Ithaca College Professor Wants More Girls Interested in Math

By Breana Cacciotti, December 12, 2016

Professor Wants More Girls Interested in Math

Occupations related to STEM — science, technology, engineering and math — are among the fastest growing in the United States, but lagging numbers for women studying math make accessing those jobs difficult. Ithaca College Assistant Professor of Mathematics Cristina Gomez wants to help the next generation of teachers change that.

Gomez presented the Randolph Lecture in Mathematics Education at the fall 2016 Seaway Section Meeting of the Mathematical Association of America (MAA) at the Rochester Institute of Technology on Oct. 22. She discussed the current gap in gender and ethnic diversity in mathematics and programs that have been successful in bridging the divide.

A little more than half the U.S. population is female. However, Gomez says starting in elementary school and on into college, on average there are more males taking advanced math courses than females. As of 2014, only 42 percent of bachelor’s degrees in math went to women.

“It’s huge gap that doesn’t really represent the population,” Gomez said. “If you don’t have access to advanced mathematics in middle schools and high schools, then you won’t have access to careers in the STEM fields.”

That lack of access is borne out in the number of women working in STEM jobs. While women account for roughly 48 percent of the U.S. workforce, they make up less than a quarter of STEM workers.

Gomez says that the greater number of male students taking advanced math courses is tied to teachers giving extra attention to them in class, which is largely due to societal expectations that men are traditionally seen as more interested in problem solving and technology.

“Schools, and teachers in particular, perpetuate these views in many classrooms,” Gomez said. “Teachers ask more questions to male students, give them more support and have higher expectations for them.”

At least some of that extra attention is due to unconscious bias. A 2015 study by two professors at Tel Aviv University in Israel found that elementary school teachers are more likely to give girls lower grades than they deserve on math tests, which can discourage girls from taking more difficult courses later in their education.

Gomez says that women are not the only group to have been at the disadvantage in math. People of color are also underrepresented in the field.

“Because most of the school districts in the U.S. are funded based on property taxes, the economic disparities take a direct effect in school funding, and cities and towns with more resources are predominantly white,” Gomez said.
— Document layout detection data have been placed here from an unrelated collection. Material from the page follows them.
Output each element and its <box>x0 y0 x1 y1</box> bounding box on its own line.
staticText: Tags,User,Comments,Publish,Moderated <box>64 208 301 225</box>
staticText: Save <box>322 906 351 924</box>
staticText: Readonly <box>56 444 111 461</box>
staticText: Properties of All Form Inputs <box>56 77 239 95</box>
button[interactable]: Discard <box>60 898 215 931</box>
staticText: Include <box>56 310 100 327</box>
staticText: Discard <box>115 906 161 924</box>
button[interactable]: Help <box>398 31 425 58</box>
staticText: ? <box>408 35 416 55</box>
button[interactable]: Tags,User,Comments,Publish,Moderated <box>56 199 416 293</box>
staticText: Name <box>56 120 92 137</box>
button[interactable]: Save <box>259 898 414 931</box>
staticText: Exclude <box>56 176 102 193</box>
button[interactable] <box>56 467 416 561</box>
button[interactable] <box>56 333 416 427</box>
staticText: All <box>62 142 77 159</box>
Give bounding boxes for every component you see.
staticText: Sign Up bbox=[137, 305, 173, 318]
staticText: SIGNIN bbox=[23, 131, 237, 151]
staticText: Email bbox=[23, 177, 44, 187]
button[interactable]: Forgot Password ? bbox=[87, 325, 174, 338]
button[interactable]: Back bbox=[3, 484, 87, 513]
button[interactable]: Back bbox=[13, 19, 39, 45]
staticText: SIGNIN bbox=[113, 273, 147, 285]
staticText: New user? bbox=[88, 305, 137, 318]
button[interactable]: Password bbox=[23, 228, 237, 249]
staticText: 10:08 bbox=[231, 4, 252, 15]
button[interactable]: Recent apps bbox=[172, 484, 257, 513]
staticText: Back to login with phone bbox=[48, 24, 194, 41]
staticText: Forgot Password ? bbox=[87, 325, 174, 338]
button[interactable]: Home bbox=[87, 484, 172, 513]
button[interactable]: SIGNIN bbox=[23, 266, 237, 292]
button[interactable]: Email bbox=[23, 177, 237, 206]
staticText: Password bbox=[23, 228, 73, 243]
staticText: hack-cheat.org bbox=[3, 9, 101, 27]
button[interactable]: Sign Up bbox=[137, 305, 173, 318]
In her research, Gomez found that the programs that have worked best at increasing diversity are those that only offer one level of math. An institutional program at the State University of New York at Potsdam in the 1980s offered no advanced or remedial levels of math courses, and with everyone taking the same level it resulted in more diversity and overall math students in New York. Gomez says that there are similar programs throughout Europe, where there has been great success in closing the gender and ethnicity gaps.

“Programs have been most successful when everyone takes the same level of math all four years, no remedial or advanced, and by the end there are equal levels of interest in all students,” Gomez said.

Gomez hopes to change the mindset that being good at math is written into your genes. Instead, she wants people to see math as a skill that anyone is capable of developing. She wants her own students to be aware of the issue of diversity in math so that they can work to get all of their future students interested in the subject, regardless of their gender or ethnicity.

“We need the faculty to talk and do something about it because we are the ones who can make the change,” Gomez said.